Why compute old_log_probs via forward pass instead of generate() scores?
This was the most critical debugging finding in the project. HuggingFace's model.generate() returns scores that have been processed by internal logit processors - in Qwen2.5-Coder-7B, this resulted in 152,063 out of 152,064 vocabulary tokens being set to -inf, even with top_k=0. The model's own generation config applies aggressive filtering that cannot be disabled through standard parameters.

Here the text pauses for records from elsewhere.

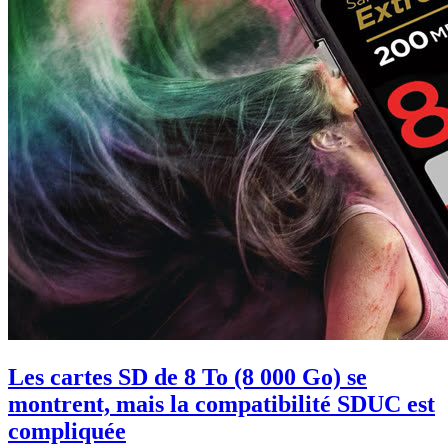
Les cartes SD de 8 To (8 000 Go) se
montrent, mais la compatibilité SDUC est
compliquée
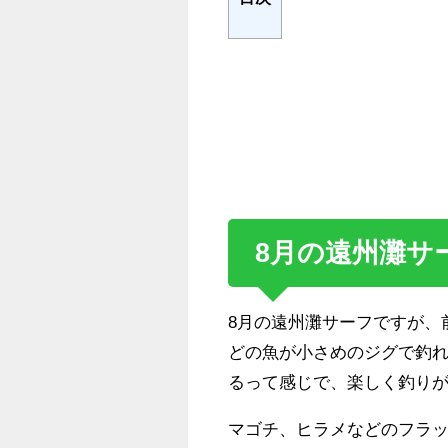
8月の遠州灘サ
8月の遠州灘サーフですが、
どの魚が小さめのジグで釣
るって感じで、楽しく釣り
マゴチ、ヒラメなどのフラ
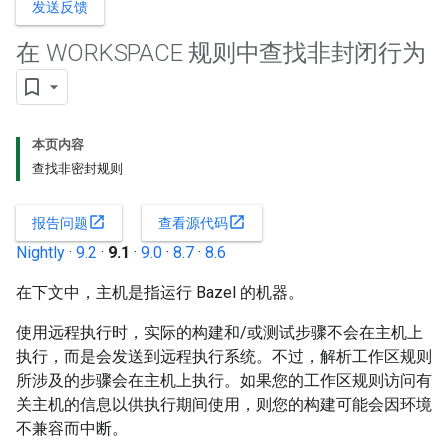
发送反馈
在 WORKSPACE 规则中查找非封闭行为
本页内容
查找非密封规则
open_in_new
open_in_new
报告问题
查看源代码
Nightly
·
9.2
·
9.1
·
9.0
·
8.7
·
8.6
在下文中，主机是指运行 Bazel 的机器。
使用远程执行时，实际的构建和/或测试步骤不会在主机上
执行，而是会发送到远程执行系统。不过，解析工作区规则
所涉及的步骤会在主机上执行。如果您的工作区规则访问有
关主机的信息以供执行期间使用，则您的构建可能会因环境
不兼容而中断。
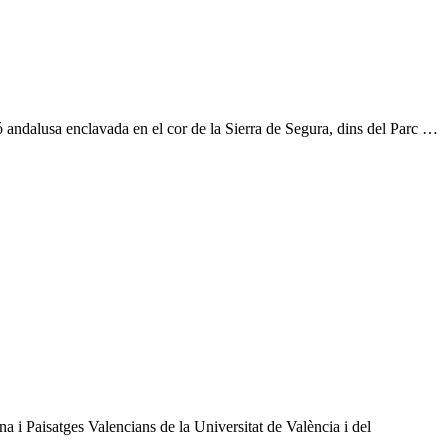
ió andalusa enclavada en el cor de la Sierra de Segura, dins del Parc …
 i Paisatges Valencians de la Universitat de València i del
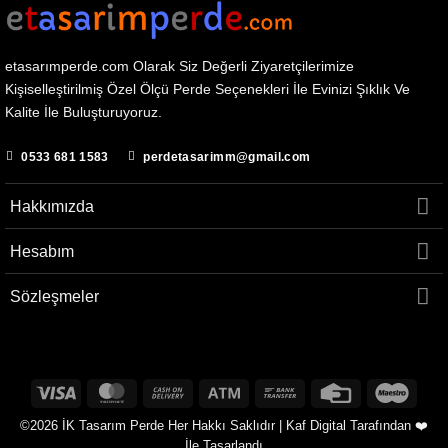
etasarımperde.com Olarak Siz Değerli Ziyaretçilerimize
Kişiselleştirilmiş Özel Ölçü Perde Seçenekleri İle Evinizi Şıklık Ve
Kalite İle Buluşturuyoruz.
0533 681 1583
perdetasarimm@gmail.com
Hakkımızda
Hesabım
Sözleşmeler
Visa
MasterCard
Cash
Atm
Bank
Credit
Maest
On
Transfer
Card
©2026
İK Tasarım Perde Her Hakkı Saklıdır |
Kaf Digital Tarafından ❤️
Delivery
İle Tasarlandı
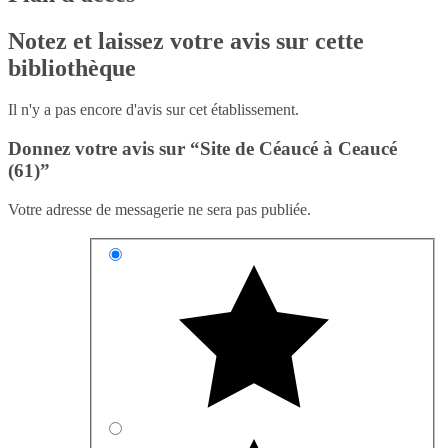
Notez et laissez votre avis sur cette
bibliothèque
Il n'y a pas encore d'avis sur cet établissement.
Donnez votre avis sur “Site de Céaucé à Ceaucé
(61)”
Votre adresse de messagerie ne sera pas publiée.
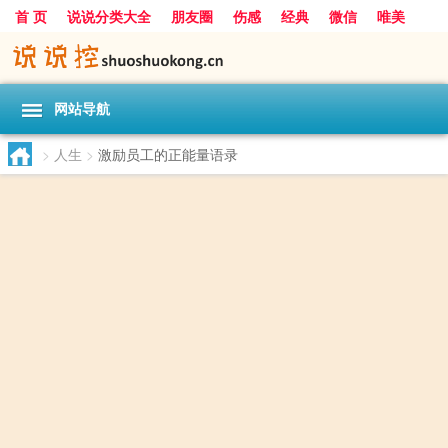
首 页
说说分类大全
朋友圈
伤感
经典
微信
唯美
励志
爱情
女生
搞笑
一句话
网站导航
>
人生
>
激励员工的正能量语录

This caused a systematic log-prob mismatch: during rollout, log_softmax over the filtered scores normalized over ~1-4 tokens, while score() during PPO update used a clean forward pass normalizing over the full 152k vocabulary. The same token received different log-probs depending on which path computed them, inflating approx_kl to ~3 and permanently saturating PPO's clipping mechanism.
The fix was to stop using generate() scores entirely for log-prob computation. After generate() produces the token sequence, a separate forward pass computes old_log_probs from raw model logits - the exact same method score() uses. This brings approx_kl down to ~0.007.
The debugging process went through three stages:
- Prefix scoring mismatch brought approx_kl from ~12 to ~3 (rollout scored only 2 of 4-5 prefix tokens; fix: both sides skip prefix and score only continuation tokens)
- False leads -
top_k=0, reducing PPO epochs, disabling LoRA dropout - none addressed the remaining ~3 - Root cause - the thorough debug script revealed the logit processor filtering, leading to the forward pass fix that resolved the issue completely
Why a stratified train/eval split?
Rare degradation types (prompt3acp = 12 problems, prompt2cp = 35 problems) could end up entirely in one set with a random split. The stratified split groups problems by their rarest variant and splits each group proportionally, guaranteeing all 7 types appear in both sets.
Why ast.literal_eval and not json.loads for test cases?
HumanEvalComm stores test cases as Python-literal strings (single-quoted dicts), not JSON. json.loads will fail on them. Always use ast.literal_eval.